Glen put it down on the rocks of the dirt lot so that we could get a better look:
I though immediately of The Wind in the Willows, amongst the most iconic of anthropomorphic children’s stories, where the bumbling and fastidious mole ventures forth for the first time to explore the world around him.
This creature certainly seemed confounded by its new environment; traveling so abruptly from moss to rock is likely a shock, especially when one’s range of experiences are limited. We let it wander a bit, marveling at its adeptness at navigating, as, like the typical mole, shrews are nearly blind.
This shrew belongs to the genus Sorex, distinguished by its fairly lengthy, bi-color tail. Some Sorex shrews compensate for their poor eyesight via echolocation, just as bats do, though their high-pitched twittering does not allow for the clear “echo scene” that a bat can conjure. Still, shrews, and little shrew-like mammals from Madagascar, called a tenrecs, are the only land mammals that can utilize echolocation at all.
Another interesting shrew fact, and why you should never cross a shrew? Some of them are quite venomous, dispensing venom to their prey through grooves in their teeth.
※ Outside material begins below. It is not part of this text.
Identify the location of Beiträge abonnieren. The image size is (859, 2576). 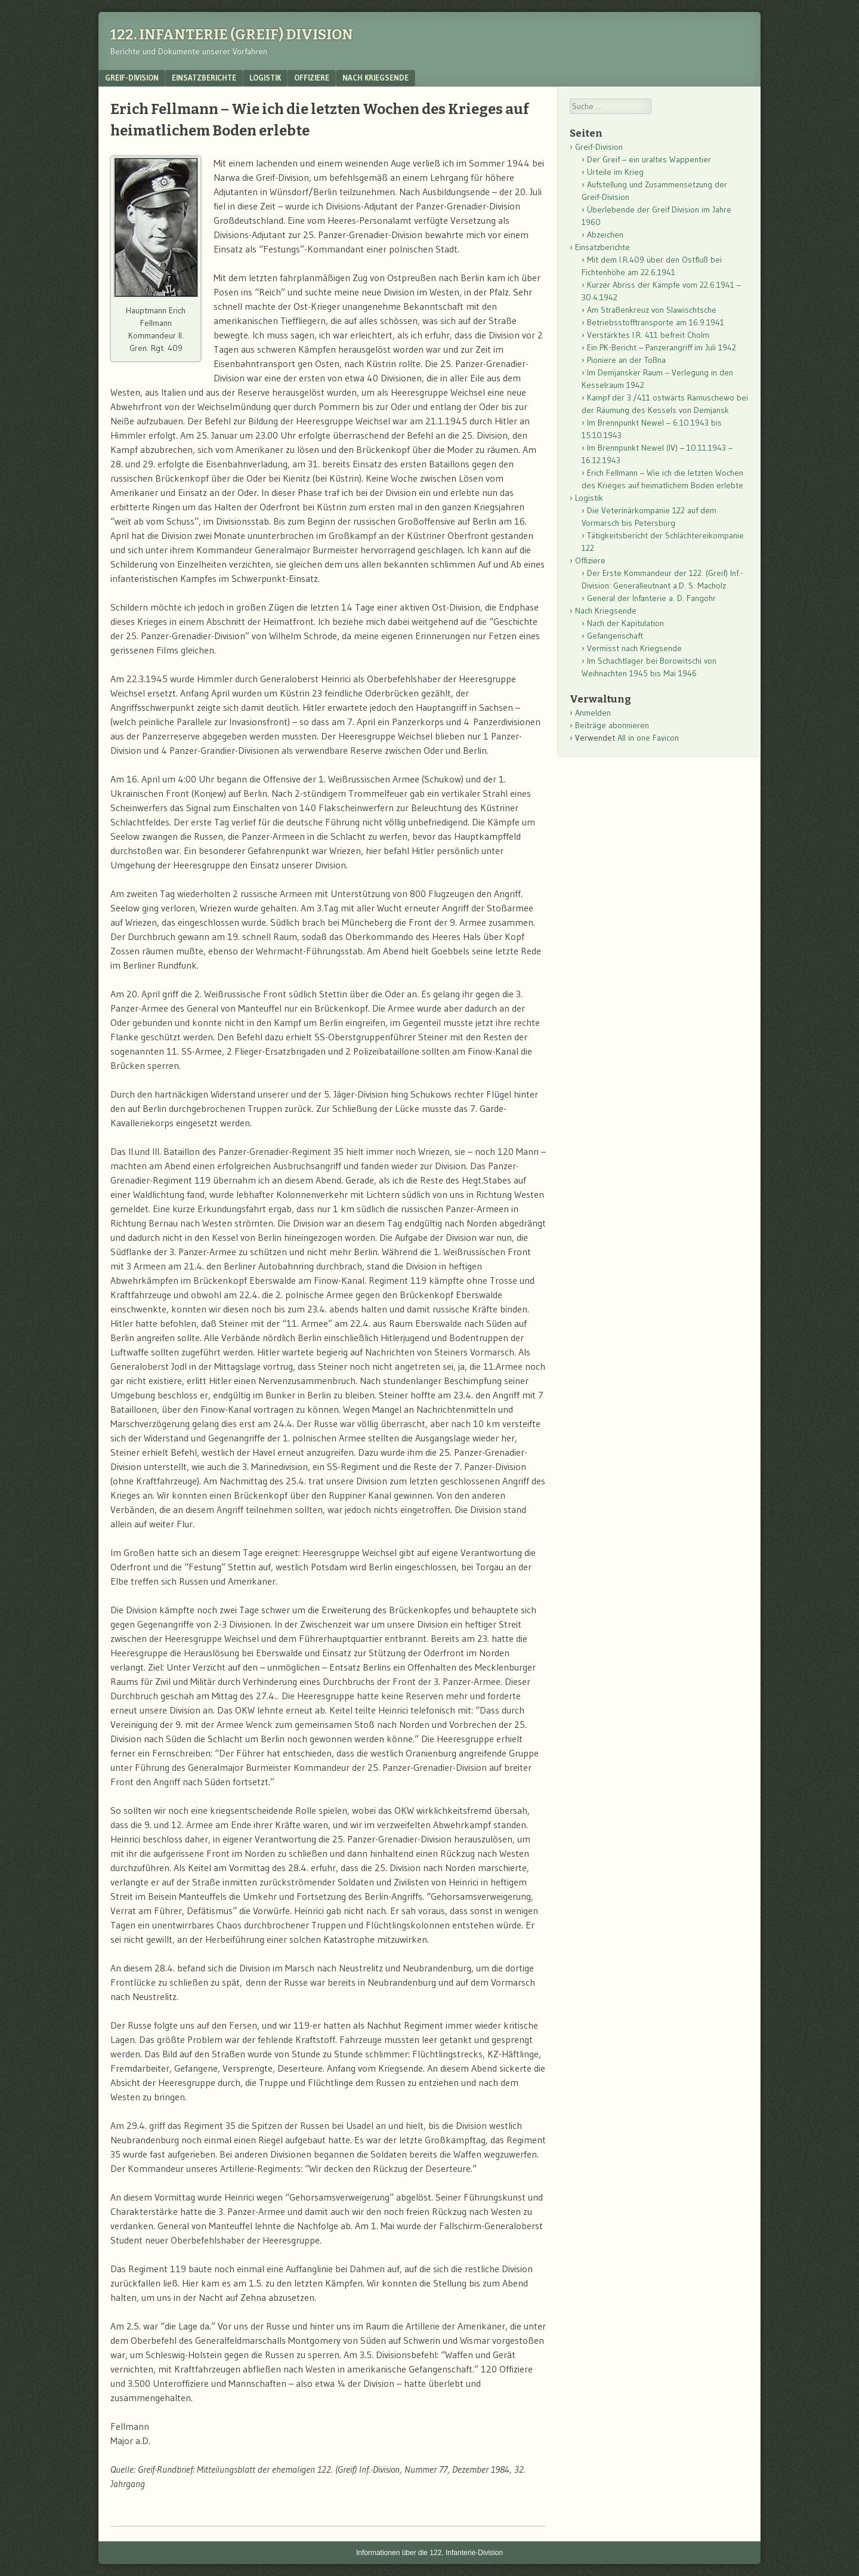 (612, 725).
A shrew bite, though it cannot cause permanent harm to a human, seems at the very least worth avoiding.
Unfortunately for my little Sorex, this tale does not have a happy ending. After relocating our friend to the edge of the forest, we returned to the car to put on our shoes and start the drive back to Bellingham. Moments later, one of the many lakeside crows made a dive to the ground, and flew off with a shrew in its beak, nearby birds singing their approval, or envy, from the numerous tall pines.